■ Instructions for the task
Scan the lines below for the word "tăng". Copy each line you find it in.

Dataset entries
------------------------------------------------------------------------

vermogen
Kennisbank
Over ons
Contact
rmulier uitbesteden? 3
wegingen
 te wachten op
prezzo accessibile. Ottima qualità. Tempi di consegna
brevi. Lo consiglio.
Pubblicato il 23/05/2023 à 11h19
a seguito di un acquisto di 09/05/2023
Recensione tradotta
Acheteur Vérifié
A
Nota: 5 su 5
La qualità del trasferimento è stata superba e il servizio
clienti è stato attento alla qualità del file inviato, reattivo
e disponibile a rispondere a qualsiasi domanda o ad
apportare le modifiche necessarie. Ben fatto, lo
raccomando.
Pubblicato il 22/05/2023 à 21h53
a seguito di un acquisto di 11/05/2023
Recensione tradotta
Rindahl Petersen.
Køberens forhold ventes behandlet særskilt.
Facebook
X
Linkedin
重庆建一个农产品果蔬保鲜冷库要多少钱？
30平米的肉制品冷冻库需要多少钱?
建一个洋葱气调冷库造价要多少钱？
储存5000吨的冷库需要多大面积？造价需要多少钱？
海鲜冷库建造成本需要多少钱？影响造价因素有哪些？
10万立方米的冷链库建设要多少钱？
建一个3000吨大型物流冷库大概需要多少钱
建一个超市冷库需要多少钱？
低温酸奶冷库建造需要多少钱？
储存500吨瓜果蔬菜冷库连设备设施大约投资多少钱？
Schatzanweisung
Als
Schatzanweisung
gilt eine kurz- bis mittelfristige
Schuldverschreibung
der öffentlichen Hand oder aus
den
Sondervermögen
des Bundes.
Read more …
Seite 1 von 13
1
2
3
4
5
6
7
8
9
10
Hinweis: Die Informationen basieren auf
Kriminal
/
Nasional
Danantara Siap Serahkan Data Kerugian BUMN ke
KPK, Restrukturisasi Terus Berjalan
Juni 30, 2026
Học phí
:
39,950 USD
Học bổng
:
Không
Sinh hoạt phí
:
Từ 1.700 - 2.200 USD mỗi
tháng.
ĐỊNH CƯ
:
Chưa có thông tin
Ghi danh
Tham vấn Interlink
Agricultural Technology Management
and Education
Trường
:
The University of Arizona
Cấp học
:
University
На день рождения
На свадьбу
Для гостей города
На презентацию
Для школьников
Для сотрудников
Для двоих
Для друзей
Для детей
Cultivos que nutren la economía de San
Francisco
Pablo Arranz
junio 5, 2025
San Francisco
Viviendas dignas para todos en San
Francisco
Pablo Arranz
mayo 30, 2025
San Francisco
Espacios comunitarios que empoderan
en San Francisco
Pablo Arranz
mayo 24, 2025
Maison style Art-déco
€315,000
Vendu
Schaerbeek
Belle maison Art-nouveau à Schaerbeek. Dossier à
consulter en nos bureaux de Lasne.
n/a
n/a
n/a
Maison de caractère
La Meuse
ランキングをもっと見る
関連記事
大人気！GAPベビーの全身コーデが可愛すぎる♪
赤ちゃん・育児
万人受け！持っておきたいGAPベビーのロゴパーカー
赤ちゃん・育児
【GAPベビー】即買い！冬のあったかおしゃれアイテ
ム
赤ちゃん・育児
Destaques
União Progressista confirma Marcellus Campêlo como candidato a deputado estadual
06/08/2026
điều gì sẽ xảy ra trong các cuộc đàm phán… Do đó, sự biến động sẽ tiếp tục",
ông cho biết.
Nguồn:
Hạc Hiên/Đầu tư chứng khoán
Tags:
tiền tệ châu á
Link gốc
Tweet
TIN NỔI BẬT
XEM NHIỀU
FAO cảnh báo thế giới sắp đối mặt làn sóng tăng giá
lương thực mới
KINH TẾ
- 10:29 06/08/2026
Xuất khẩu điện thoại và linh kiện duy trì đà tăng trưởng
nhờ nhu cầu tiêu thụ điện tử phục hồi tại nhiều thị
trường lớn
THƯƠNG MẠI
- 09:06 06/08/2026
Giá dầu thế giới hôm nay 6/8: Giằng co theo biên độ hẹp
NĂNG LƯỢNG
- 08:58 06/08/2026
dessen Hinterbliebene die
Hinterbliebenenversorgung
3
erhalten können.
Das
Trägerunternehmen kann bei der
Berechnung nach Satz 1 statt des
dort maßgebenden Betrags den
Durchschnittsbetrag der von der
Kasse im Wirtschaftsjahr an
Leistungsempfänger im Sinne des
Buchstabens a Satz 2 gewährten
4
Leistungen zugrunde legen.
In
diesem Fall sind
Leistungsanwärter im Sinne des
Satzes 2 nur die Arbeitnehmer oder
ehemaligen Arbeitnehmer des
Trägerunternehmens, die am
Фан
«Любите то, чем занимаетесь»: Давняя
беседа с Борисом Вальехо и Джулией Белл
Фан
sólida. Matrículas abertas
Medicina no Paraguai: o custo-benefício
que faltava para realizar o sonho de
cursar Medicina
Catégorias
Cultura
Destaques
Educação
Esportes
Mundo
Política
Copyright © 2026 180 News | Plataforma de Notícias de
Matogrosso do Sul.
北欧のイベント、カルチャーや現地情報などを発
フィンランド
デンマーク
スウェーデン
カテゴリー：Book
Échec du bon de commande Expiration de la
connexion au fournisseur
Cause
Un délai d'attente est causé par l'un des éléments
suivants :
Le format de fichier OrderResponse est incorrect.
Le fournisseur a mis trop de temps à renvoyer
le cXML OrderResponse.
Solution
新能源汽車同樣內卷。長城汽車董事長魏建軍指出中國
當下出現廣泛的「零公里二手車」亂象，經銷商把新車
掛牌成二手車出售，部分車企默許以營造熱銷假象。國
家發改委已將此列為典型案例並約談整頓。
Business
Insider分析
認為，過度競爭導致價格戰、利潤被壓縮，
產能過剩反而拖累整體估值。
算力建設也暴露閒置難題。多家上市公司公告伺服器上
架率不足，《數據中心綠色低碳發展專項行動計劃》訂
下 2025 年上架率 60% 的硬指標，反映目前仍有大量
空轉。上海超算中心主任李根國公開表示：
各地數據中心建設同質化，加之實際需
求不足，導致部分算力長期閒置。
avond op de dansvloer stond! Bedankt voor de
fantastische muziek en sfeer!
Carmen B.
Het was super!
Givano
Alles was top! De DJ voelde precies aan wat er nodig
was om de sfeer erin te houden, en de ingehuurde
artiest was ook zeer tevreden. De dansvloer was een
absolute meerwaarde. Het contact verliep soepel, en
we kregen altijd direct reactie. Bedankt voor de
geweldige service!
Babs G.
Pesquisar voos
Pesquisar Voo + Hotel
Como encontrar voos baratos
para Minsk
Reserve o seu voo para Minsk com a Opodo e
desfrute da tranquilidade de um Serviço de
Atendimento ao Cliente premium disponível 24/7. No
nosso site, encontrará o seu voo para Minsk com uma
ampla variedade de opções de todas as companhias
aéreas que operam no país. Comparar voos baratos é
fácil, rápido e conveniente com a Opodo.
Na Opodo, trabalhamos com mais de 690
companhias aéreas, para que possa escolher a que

------------------------------------------------------------------------

■ Written solution
FAO cảnh báo thế giới sắp đối mặt làn sóng tăng giá
Xuất khẩu điện thoại và linh kiện duy trì đà tăng trưởng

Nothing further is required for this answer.